Okay, so what exactly is radial symmetry? Well, this Indian mandala has it!
Through this recent art project, our first graders were able to observe the connection between art and mathematics. Mathematical connections abound in our world and are seen through our art, our architecture. They are seen in nature as the symmetry in snowflakes and the Nautilus shell, the Fibonacci Sequence of seed spirals in sunflowers, the hexagons of honeycombs, and the webs of orb-weaver spiders. It is because of this interconnectivity that Project Based Learning can so perfectly serve as another avenue through which learning is extracted. It breaks down subject area silos and integrates them into real-world explorations. Children soak up learning like sponges and are constantly seeking the next drop.

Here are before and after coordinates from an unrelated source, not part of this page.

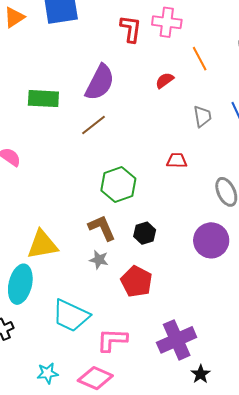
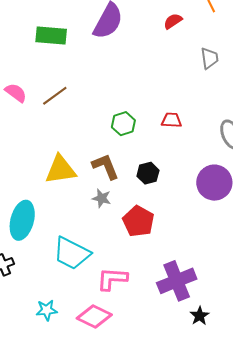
brown line: (94, 125) -> (55, 96), moved
red trapezoid: (177, 161) -> (171, 120), moved
green hexagon: (118, 185) -> (123, 124), size x0.7
yellow triangle: (42, 245) -> (60, 170), moved

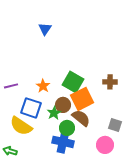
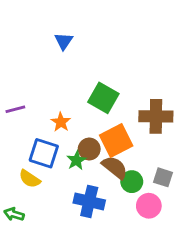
green square: (73, 82) -> (103, 98), moved
brown cross: (110, 82) -> (156, 116), size x1.6
purple line: (11, 86) -> (15, 109), moved
yellow semicircle: (21, 126) -> (30, 179), size x0.7
green circle: (67, 128) -> (132, 182), moved

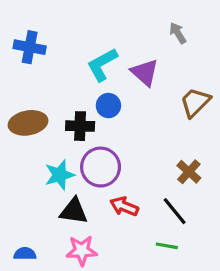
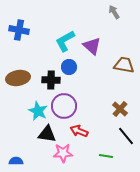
gray arrow: (178, 33) -> (114, 12), moved
brown trapezoid: (195, 102) -> (124, 65), turned 55
cyan star: (60, 175) -> (38, 111), turned -30
black line: (175, 211) -> (126, 136), moved
pink star: (82, 251) -> (63, 153), moved

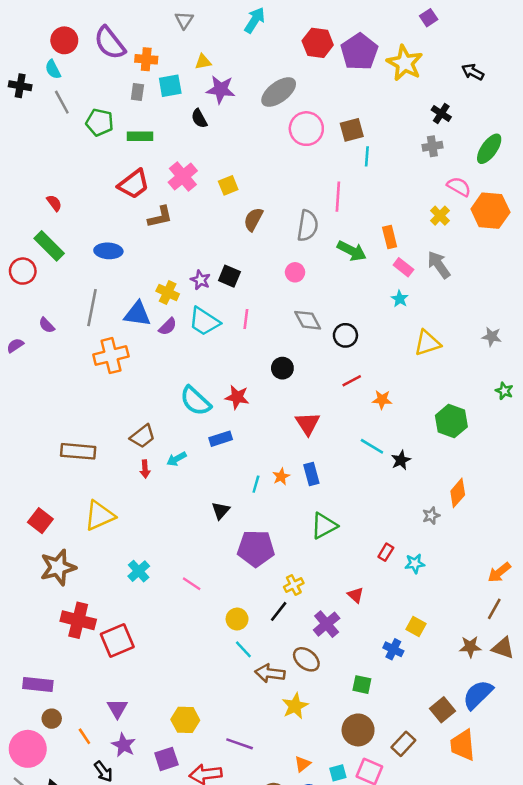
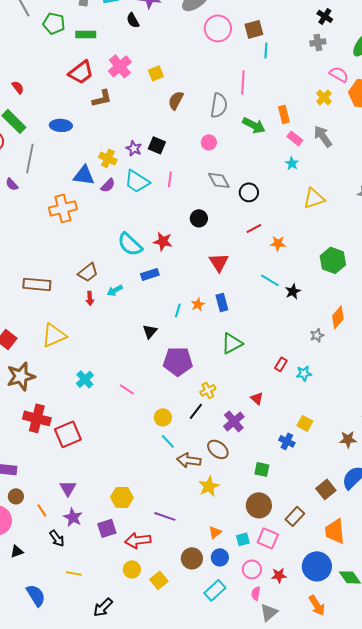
gray line: (92, 308) -> (30, 158), moved
orange trapezoid: (463, 745) -> (335, 531), moved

Highlands has focused quite a bit over the last several years on equipping our students with the skills to communicate, collaborate, think critically and creatively, and to understand the interwoven nature of the academic disciplines. With that in mind, rather than the science textbooks of earlier days, we now see students in science classes creating prototypes, working collaboratively while exploring strategies for problem solving, and engineering their own designs – even in our youngest learners. Critical reading of non-fiction text is necessary, that reading may just take a shape very different from the traditional textbook.
We know that the best learning occurs when students are engaged and focused on what they are learning and doing. In turn, a goal is for our students to achieve mastery, confidence, and perseverance. In addition, this collaborative atmosphere, which naturally occurs through project work and other social learning situations, fosters positive behaviors that work to inspire achievement through focus and engagement. Research validates this, and isn’t it wonderful when science confirms what our experience teaches us!

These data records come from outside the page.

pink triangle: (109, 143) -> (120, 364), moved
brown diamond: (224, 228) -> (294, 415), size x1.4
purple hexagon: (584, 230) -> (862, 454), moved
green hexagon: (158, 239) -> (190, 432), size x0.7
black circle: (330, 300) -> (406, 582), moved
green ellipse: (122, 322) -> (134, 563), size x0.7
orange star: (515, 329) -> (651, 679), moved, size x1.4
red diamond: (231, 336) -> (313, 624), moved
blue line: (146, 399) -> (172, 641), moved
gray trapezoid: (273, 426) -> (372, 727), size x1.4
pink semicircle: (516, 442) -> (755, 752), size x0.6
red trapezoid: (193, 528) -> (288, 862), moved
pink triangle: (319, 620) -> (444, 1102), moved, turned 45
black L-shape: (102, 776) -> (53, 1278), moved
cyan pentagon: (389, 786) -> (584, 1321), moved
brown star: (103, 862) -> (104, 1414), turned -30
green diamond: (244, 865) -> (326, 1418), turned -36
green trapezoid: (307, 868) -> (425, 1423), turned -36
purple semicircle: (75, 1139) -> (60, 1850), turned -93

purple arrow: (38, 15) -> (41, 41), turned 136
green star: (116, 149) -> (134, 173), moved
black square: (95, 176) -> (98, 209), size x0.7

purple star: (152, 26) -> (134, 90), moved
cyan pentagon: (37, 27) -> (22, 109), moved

Howard Gardner (Harvard, 1999) has stated, “Unless students feel part of a community, unless they are motivated to work, struggle, master, they will never be able to benefit from formal education.”
So, if you visit our classrooms (and I hope you will), you will see students not only learning in the whole group, but also working in small groups and individually on work and projects which not only capture their interests but also inspire them along their learning journey.